Ao perceber que ele e Lytharia estavam ilesos, Raven soltou um suspiro aliviado e, com uma expressão grave, perguntou:
— Que bom que saímos inteiros… Você viu quantos soldados do império tinham lá?
Lytharia permaneceu em silêncio por alguns segundos, sua expressão mostrando o pânico que tentava disfarçar. O suor frio escorria por seu rosto, e suas mãos ainda tremiam. Era claro para Raven que ela temia que o assentamento já tivesse sido descoberto.
— Sim, estamos bem, mas precisamos ir à aldeia imediatamente. Acho que… acho que precisamos nos preparar para uma retirada, antes que o império faça alguma coisa, disse ela, a voz firme, embora tomada pela urgência.
Elric, ao ouvir aquilo, balançou a cabeça, assimilando a gravidade da situação, e perguntou:
—Então havia mesmo um destacamento de soldados… Quantos eram além daquele que estava nos seguindo?
Raven colocou a mão no queixo, repassando mentalmente o que havia visto em meio à vegetação densa.
— Não consegui contar com precisão. Talvez vinte, trinta… é difícil dizer. A floresta estava muito fechada, só pude ver alguns deles. Mas seja quantos forem, eles estavam organizados e prontos para agir.
Ao ouvir isso, Elric e Lytharia trocaram um olhar sombrio, compartilhando um entendimento silencioso. Raven percebeu rapidamente: aquela tensão e medo não eram novidade para eles —provavelmente, o assentamento já havia enfrentado o peso do império antes.
— É melhor irmos o mais rápido possível, Raven disse, sua voz carregada de urgência.
— Mas quero saber tudo sobre a situação de vocês com o império, especialmente sobre aquele brasão nobre nos uniformes dos soldados.
Lytharia assentiu, a expressão séria.
— “Sim, você saberá.”
Com isso, Elric ergueu Thalion, colocando-o sobre o ombro, e os três partiram em direção à vila, como sombras passando pela floresta. A velocidade com que se moviam era impressionante; seus passos eram tão leves e precisos que pareciam quase flutuar entre as árvores e o terreno irregular. Lytharia liderava o grupo, seus olhos afiados encontrando o caminho, enquanto Raven e Elric seguiam lado a lado, formando uma formação triangular perfeita, quase militar.

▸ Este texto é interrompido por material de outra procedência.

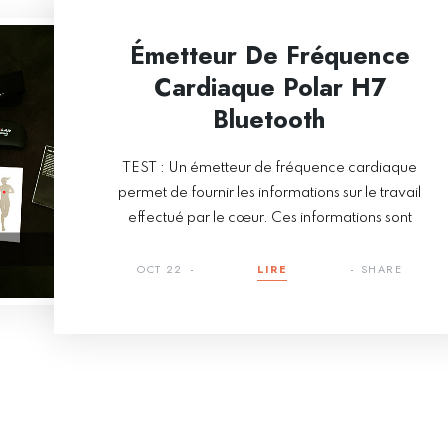
Émetteur De Fréquence
Cardiaque Polar H7
Bluetooth
TEST : Un émetteur de fréquence cardiaque
permet de fournir les informations sur le travail
effectué par le cœur. Ces informations sont
OCT 22
LIRE
SHARE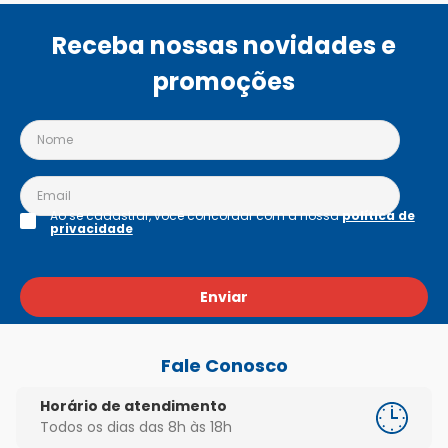
Receba nossas novidades e
promoções
Ao se cadastrar, você concordar com a nossa
política de
privacidade
Enviar
Fale Conosco
Horário de atendimento
Todos os dias das 8h às 18h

A floresta mudava continuamente conforme avançavam, cada trecho parecia ter sua própria identidade. A vegetação variava de cor e densidade, e a atmosfera mudava — ora pesada e quase sufocante, ora leve, como uma brisa em campo aberto. Intrigado, Raven quebrou o silêncio.
— Lytharia, antes de responder sobre o império, você pode me explicar por que a floresta parece tão… fragmentada? Não é só a vegetação que muda, é a sensação de cada área. É como se o próprio ar tivesse uma personalidade.
Lytharia, surpreendida pela pergunta, lançou-lhe um olhar rápido enquanto continuava a guiar o grupo.
— Essa floresta é viva, Raven. Ela é tomada por seres mágicos, feras antigas, espíritos e outros que já existiam muito antes de nós. Cada área que cruzamos é um território de uma criatura ou grupo de seres poderosos. A mana deles permeia a terra e molda o ambiente ao redor. Mas não se preocupe — a maioria desses seres não se importa conosco, desde que respeitemos os limites deles.
Raven assentiu, sentindo parte de sua curiosidade satisfeita, mas os olhos ainda brilhavam com um misto de fascínio e ambição. Ele murmurou para si mesmo, mal se dando conta do próprio tom:
— Esses seres antigos… Eu gostaria de enfrentar um deles algum dia.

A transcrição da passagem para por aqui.